(RECORDS FOR PROCESSING)

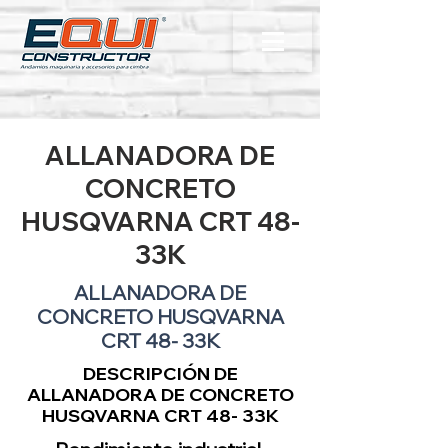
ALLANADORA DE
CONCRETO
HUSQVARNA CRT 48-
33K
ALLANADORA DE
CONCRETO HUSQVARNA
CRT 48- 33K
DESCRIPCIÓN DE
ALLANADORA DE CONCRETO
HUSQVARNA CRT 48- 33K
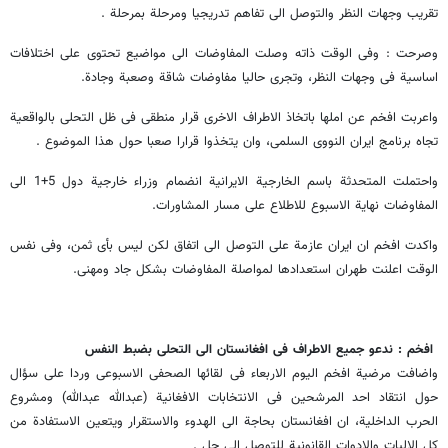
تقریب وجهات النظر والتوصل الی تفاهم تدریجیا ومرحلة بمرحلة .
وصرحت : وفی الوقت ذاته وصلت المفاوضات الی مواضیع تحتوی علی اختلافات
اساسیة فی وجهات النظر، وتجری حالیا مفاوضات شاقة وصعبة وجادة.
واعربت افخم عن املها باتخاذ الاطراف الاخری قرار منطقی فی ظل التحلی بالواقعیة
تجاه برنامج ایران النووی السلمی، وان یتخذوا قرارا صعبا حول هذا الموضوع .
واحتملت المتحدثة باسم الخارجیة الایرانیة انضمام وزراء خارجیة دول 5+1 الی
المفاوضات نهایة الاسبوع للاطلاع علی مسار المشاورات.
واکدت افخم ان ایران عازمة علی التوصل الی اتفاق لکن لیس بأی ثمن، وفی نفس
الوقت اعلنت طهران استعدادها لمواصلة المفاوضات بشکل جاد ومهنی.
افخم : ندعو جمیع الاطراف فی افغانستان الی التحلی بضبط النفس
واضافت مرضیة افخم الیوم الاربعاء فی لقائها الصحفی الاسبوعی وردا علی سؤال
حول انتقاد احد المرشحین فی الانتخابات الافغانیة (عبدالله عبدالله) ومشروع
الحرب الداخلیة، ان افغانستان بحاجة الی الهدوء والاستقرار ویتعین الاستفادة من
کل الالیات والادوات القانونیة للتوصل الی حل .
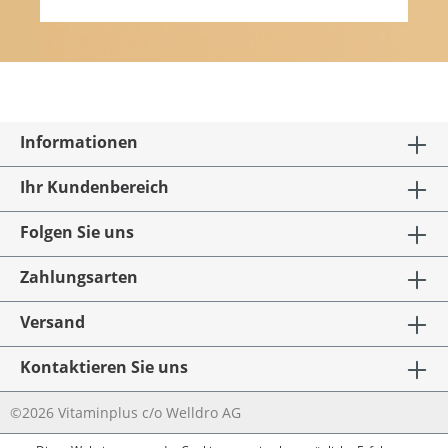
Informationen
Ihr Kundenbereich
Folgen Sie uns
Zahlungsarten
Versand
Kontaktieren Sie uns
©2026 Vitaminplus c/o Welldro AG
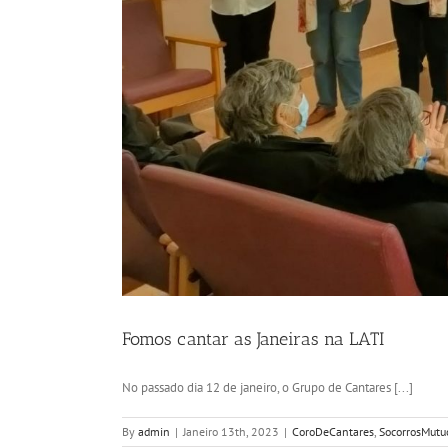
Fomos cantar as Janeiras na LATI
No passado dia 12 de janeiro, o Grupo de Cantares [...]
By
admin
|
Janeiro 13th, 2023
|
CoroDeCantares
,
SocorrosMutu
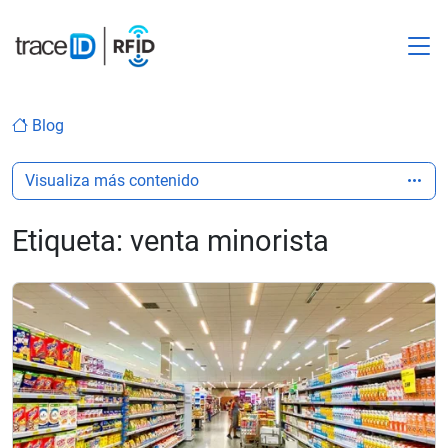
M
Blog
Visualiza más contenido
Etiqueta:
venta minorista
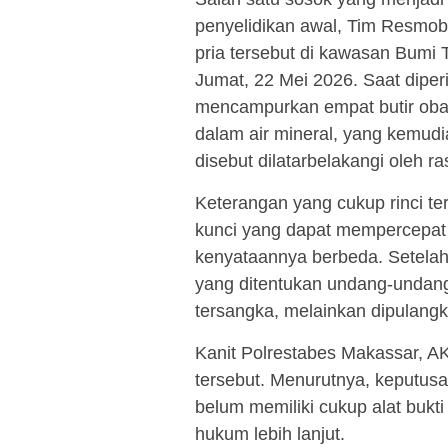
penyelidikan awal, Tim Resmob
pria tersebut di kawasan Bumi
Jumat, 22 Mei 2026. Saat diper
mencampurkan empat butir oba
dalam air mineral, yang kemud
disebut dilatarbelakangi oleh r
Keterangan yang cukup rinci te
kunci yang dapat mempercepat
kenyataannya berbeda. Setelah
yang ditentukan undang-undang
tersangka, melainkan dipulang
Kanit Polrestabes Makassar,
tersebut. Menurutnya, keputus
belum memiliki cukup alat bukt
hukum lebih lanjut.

(End RECORDS FOR PROCESSING)

- **REQUIRED WORK**: Go through the listing and restate each line word for word, leaving out the pictures.

- **EXERCISE ANSWER**:
ALLANADORA DE
CONCRETO
HUSQVARNA CRT 48-
33K
ALLANADORA DE
CONCRETO HUSQVARNA
CRT 48- 33K
DESCRIPCIÓN DE
ALLANADORA DE CONCRETO
HUSQVARNA CRT 48- 33K
تقریب وجهات النظر والتوصل الی تفاهم تدریجیا ومرحلة بمرحلة .
وصرحت : وفی الوقت ذاته وصلت المفاوضات الی مواضیع تحتوی علی اختلافات
اساسیة فی وجهات النظر، وتجری حالیا مفاوضات شاقة وصعبة وجادة.
واعربت افخم عن املها باتخاذ الاطراف الاخری قرار منطقی فی ظل التحلی بالواقعیة
تجاه برنامج ایران النووی السلمی، وان یتخذوا قرارا صعبا حول هذا الموضوع .
واحتملت المتحدثة باسم الخارجیة الایرانیة انضمام وزراء خارجیة دول 5+1 الی
المفاوضات نهایة الاسبوع للاطلاع علی مسار المشاورات.
واکدت افخم ان ایران عازمة علی التوصل الی اتفاق لکن لیس بأی ثمن، وفی نفس
الوقت اعلنت طهران استعدادها لمواصلة المفاوضات بشکل جاد ومهنی.
افخم : ندعو جمیع الاطراف فی افغانستان الی التحلی بضبط النفس
واضافت مرضیة افخم الیوم الاربعاء فی لقائها الصحفی الاسبوعی وردا علی سؤال
حول انتقاد احد المرشحین فی الانتخابات الافغانیة (عبدالله عبدالله) ومشروع
الحرب الداخلیة، ان افغانستان بحاجة الی الهدوء والاستقرار ویتعین الاستفادة من
کل الالیات والادوات القانونیة للتوصل الی حل .
Informationen
Ihr Kundenbereich
Folgen Sie uns
Zahlungsarten
Versand
Kontaktieren Sie uns
©2026 Vitaminplus c/o Welldro AG
Fomos cantar as Janeiras na LATI
No passado dia 12 de janeiro, o Grupo de Cantares [...]
By
admin
|
Janeiro 13th, 2023
|
CoroDeCantares
,
SocorrosMutu
M
Blog
Visualiza más contenido
Etiqueta:
venta minorista
penyelidikan awal, Tim Resmob
pria tersebut di kawasan Bumi
Jumat, 22 Mei 2026. Saat diper
mencampurkan empat butir oba
dalam air mineral, yang kemud
disebut dilatarbelakangi oleh r
Keterangan yang cukup rinci te
kunci yang dapat mempercepat
kenyataannya berbeda. Setelah
yang ditentukan undang-undang
tersangka, melainkan dipulang
Kanit Polrestabes Makassar,
tersebut. Menurutnya, keputus
belum memiliki cukup alat bukt
hukum lebih lanjut.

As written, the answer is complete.